__Supplied records__.

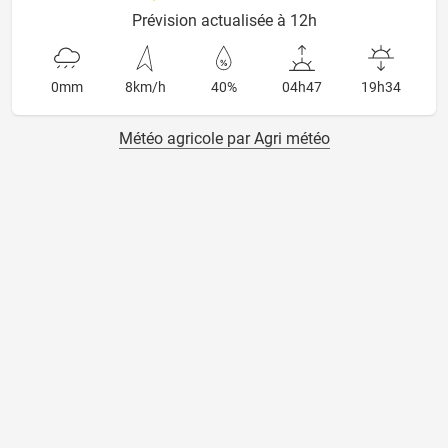
Prévision actualisée à 12h
0mm
8km/h
40%
04h47
19h34
Météo agricole par Agri météo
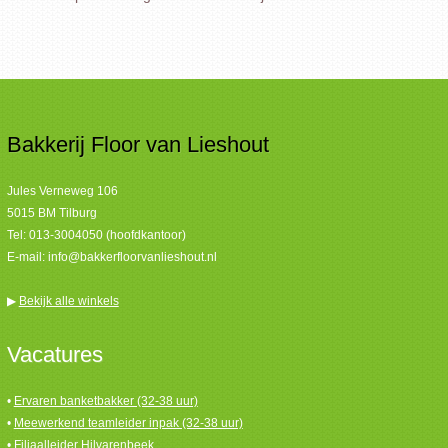
Bakkerij Floor van Lieshout
Jules Verneweg 106
5015 BM Tilburg
Tel:
013-3004050 (hoofdkantoor)
E-mail:
info@bakkerfloorvanlieshout.nl
▶
Bekijk alle winkels
Vacatures
•
Ervaren banketbakker (32-38 uur)
•
Meewerkend teamleider inpak (32-38 uur)
•
Filiaalleider Hilvarenbeek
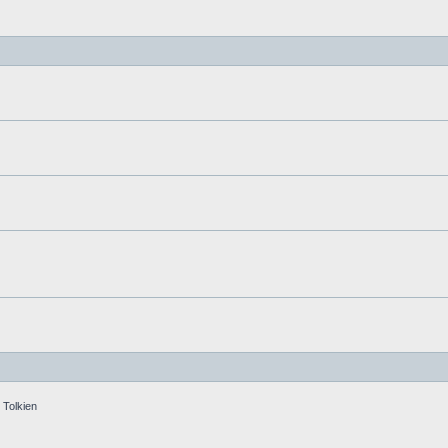
 Tolkien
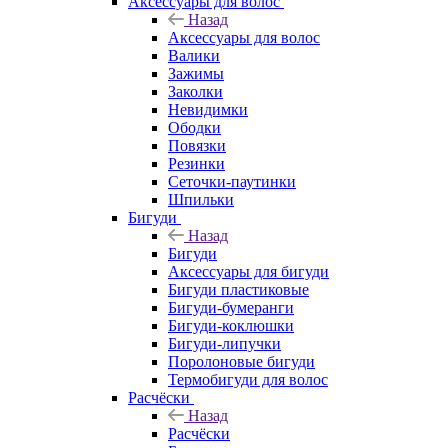
Аксессуары для волос
Назад
Аксессуары для волос
Валики
Зажимы
Заколки
Невидимки
Ободки
Повязки
Резинки
Сеточки-паутинки
Шпильки
Бигуди
Назад
Бигуди
Аксессуары для бигуди
Бигуди пластиковые
Бигуди-бумеранги
Бигуди-коклюшки
Бигуди-липучки
Поролоновые бигуди
Термобигуди для волос
Расчёски
Назад
Расчёски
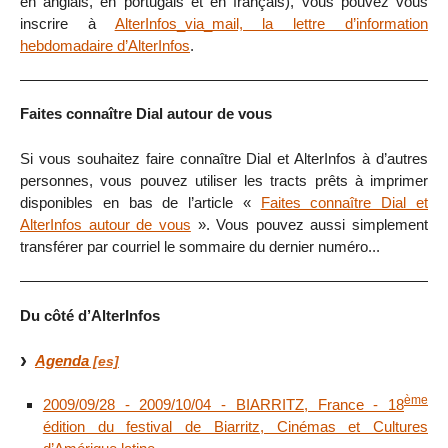
en anglais, en portugais et en français), vous pouvez vous
inscrire à
AlterInfos_via_mail, la lettre d’information
hebdomadaire d’AlterInfos
.
Faites connaître Dial autour de vous
Si vous souhaitez faire connaître Dial et AlterInfos à d’autres
personnes, vous pouvez utiliser les tracts prêts à imprimer
disponibles en bas de l’article «
Faites connaître Dial et
AlterInfos autour de vous
». Vous pouvez aussi simplement
transférer par courriel le sommaire du dernier numéro...
Du côté d’AlterInfos
Agenda
ème
2009/09/28 - 2009/10/04 - BIARRITZ, France - 18
édition du festival de Biarritz, Cinémas et Cultures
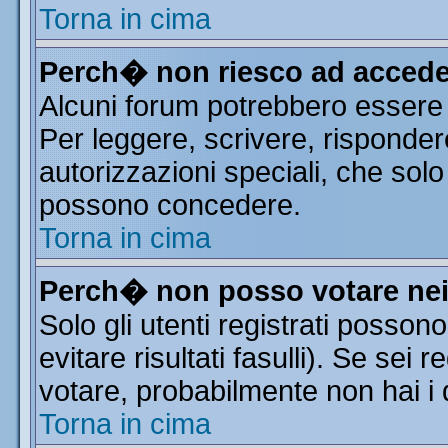
Torna in cima
Perch� non riesco ad accede
Alcuni forum potrebbero essere r
Per leggere, scrivere, risponder
autorizzazioni speciali, che solo
possono concedere.
Torna in cima
Perch� non posso votare ne
Solo gli utenti registrati posso
evitare risultati fasulli). Se sei
votare, probabilmente non hai i d
Torna in cima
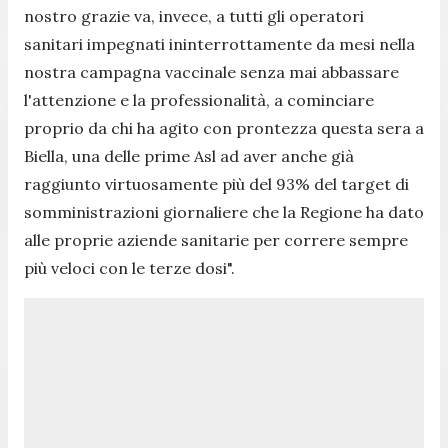
nostro grazie va, invece, a tutti gli operatori
sanitari impegnati ininterrottamente da mesi nella
nostra campagna vaccinale senza mai abbassare
l'attenzione e la professionalità, a cominciare
proprio da chi ha agito con prontezza questa sera a
Biella, una delle prime Asl ad aver anche già
raggiunto virtuosamente più del 93% del target di
somministrazioni giornaliere che la Regione ha dato
alle proprie aziende sanitarie per correre sempre
più veloci con le terze dosi".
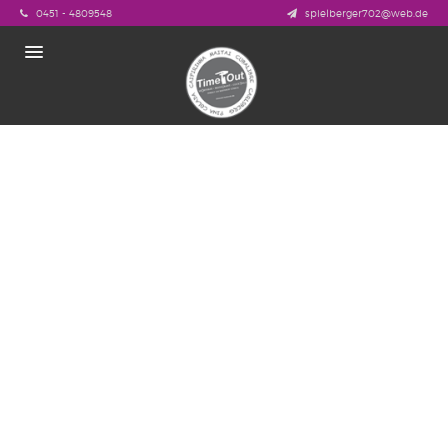
0451 - 4809548
spielberger702@web.de
HOME
ANGEBOTE
MITTAGSTISCH
SPEISEKARTE
LUNCHTIME
ANFAHRT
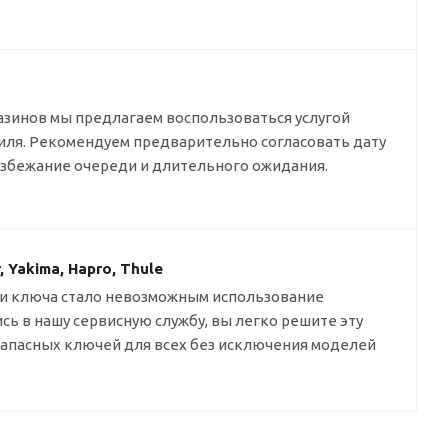
азинов мы предлагаем воспользоваться услугой
биля. Рекомендуем предварительно согласовать дату
избежание очереди и длительного ожидания.
Yakima, Hapro, Thule
и ключа стало невозможным использование
сь в нашу сервисную службу, вы легко решите эту
 запасных ключей для всех без исключения моделей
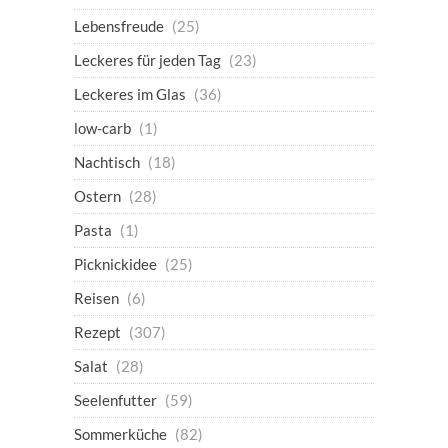
Lebensfreude
(25)
Leckeres für jeden Tag
(23)
Leckeres im Glas
(36)
low-carb
(1)
Nachtisch
(18)
Ostern
(28)
Pasta
(1)
Picknickidee
(25)
Reisen
(6)
Rezept
(307)
Salat
(28)
Seelenfutter
(59)
Sommerküche
(82)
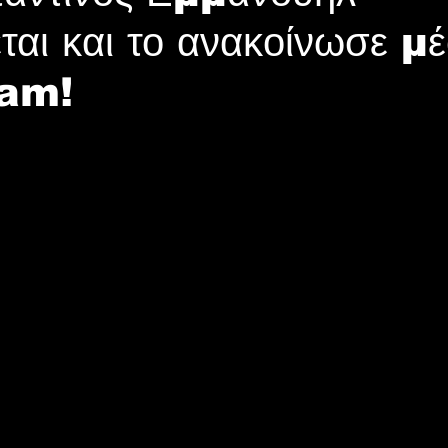
ται και το ανακοίνωσε μ
ram!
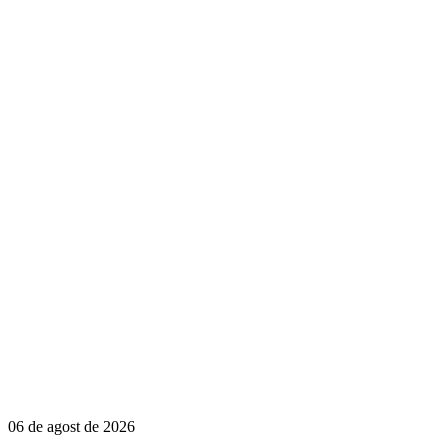
06 de agost de 2026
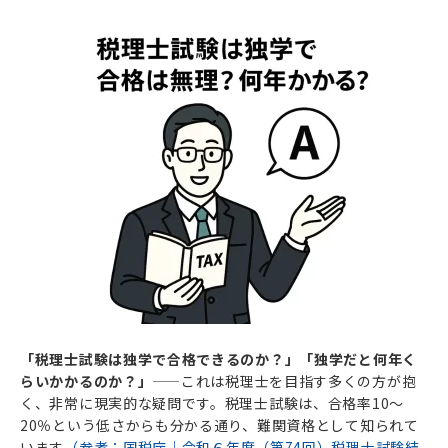
イベント
エントリー
「税理士試験は独学で合格できるのか？」「独学だと何年く
らいかかるのか？」
——これは税理士を目指す多くの方が抱
く、非常に現実的な疑問です。税理士試験は、合格率10〜
20％という低さからも分かる通り、難関資格として知られて
います
（参考：国税庁｜令和６年度（第74回）税理士試験結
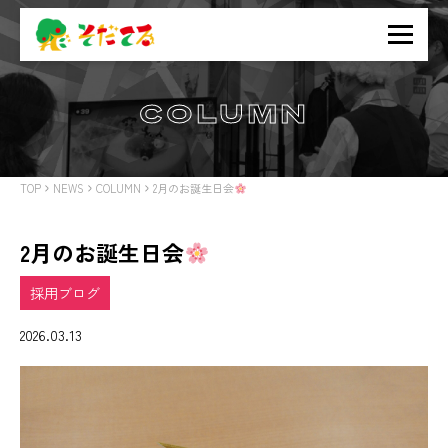
COLUMN
TOP
NEWS
COLUMN
2月のお誕生日会
2月のお誕生日会
採用ブログ
2026.03.13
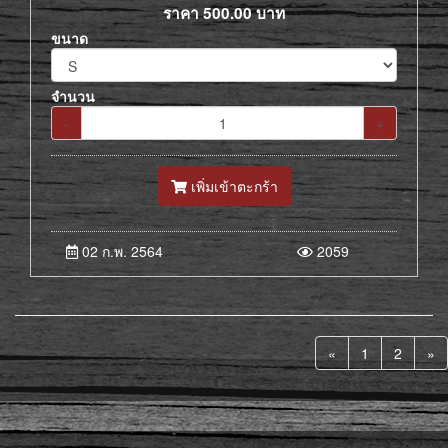
ราคา
500.00
บาท
ขนาด
จำนวน
-
+
เพิ่มเข้าตะกร้า
02 ก.พ. 2564
2059
«
1
2
»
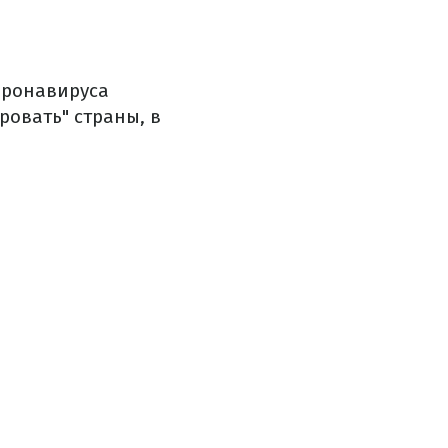
оронавируса
ровать" страны, в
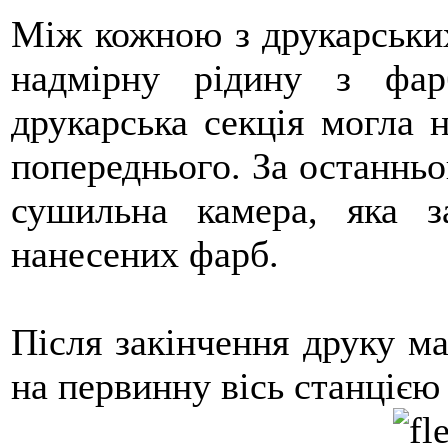
Між кожною з друкарських
надмірну рідину з фа
друкарська секція могла 
попереднього. За останнь
сушильна камера, яка з
нанесених фарб.
Після закінчення друку ма
на первинну вісь станцією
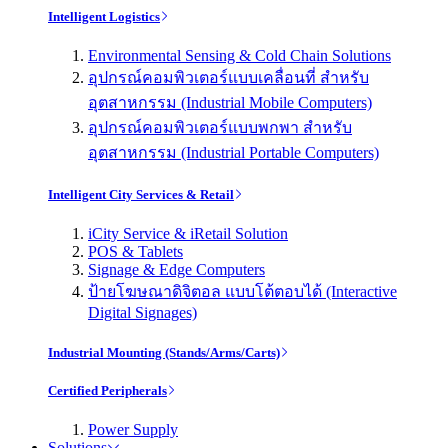
Intelligent Logistics
Environmental Sensing & Cold Chain Solutions
อุปกรณ์คอมพิวเตอร์แบบเคลื่อนที่ สำหรับ
อุตสาหกรรม (Industrial Mobile Computers)
อุปกรณ์คอมพิวเตอร์แบบพกพา สำหรับ
อุตสาหกรรม (Industrial Portable Computers)
Intelligent City Services & Retail
iCity Service & iRetail Solution
POS & Tablets
Signage & Edge Computers
ป้ายโฆษณาดิจิตอล แบบโต้ตอบได้ (Interactive
Digital Signages)
Industrial Mounting (Stands/Arms/Carts)
Certified Peripherals
Power Supply
Solutions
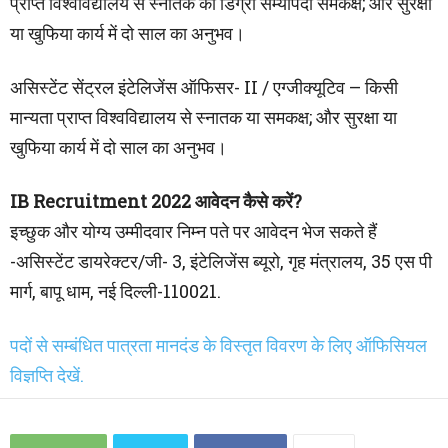
प्राप्त विश्वविद्यालय से स्नातक की डिग्री सम्यापदों समकक्ष; और सुरक्षा
या खुफिया कार्य में दो साल का अनुभव।
असिस्टेंट सेंट्रल इंटेलिजेंस ऑफिसर- II / एग्जीक्यूटिव – किसी
मान्यता प्राप्त विश्वविद्यालय से स्नातक या समकक्ष; और सुरक्षा या
खुफिया कार्य में दो साल का अनुभव।
IB Recruitment 2022 आवेदन कैसे करें?
इच्छुक और योग्य उम्मीदवार निम्न पते पर आवेदन भेज सकते हैं
-असिस्टेंट डायरेक्टर/जी- 3, इंटेलिजेंस ब्यूरो, गृह मंत्रालय, 35 एस पी
मार्ग, बापू धाम, नई दिल्ली-110021.
पदों से सम्बंधित पात्रता मानदंड के विस्तृत विवरण के लिए ऑफिसियल
विज्ञप्ति देखें.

__What you need to do__. Your output should be the lines above from the one that contains "Сеточки-паутинки" through the one that contains "AlterInfos autour de vous", word for word, with pictures left out.

__Solution for this exercise__.
Сеточки-паутинки
Шпильки
Бигуди
Назад
Бигуди
Аксессуары для бигуди
Бигуди пластиковые
Бигуди-бумеранги
Бигуди-коклюшки
Бигуди-липучки
Поролоновые бигуди
Термобигуди для волос
Расчёски
Назад
Расчёски
en anglais, en portugais et en français), vous pouvez vous
inscrire à
AlterInfos_via_mail, la lettre d’information
hebdomadaire d’AlterInfos
.
Faites connaître Dial autour de vous
Si vous souhaitez faire connaître Dial et AlterInfos à d’autres
personnes, vous pouvez utiliser les tracts prêts à imprimer
disponibles en bas de l’article «
Faites connaître Dial et
AlterInfos autour de vous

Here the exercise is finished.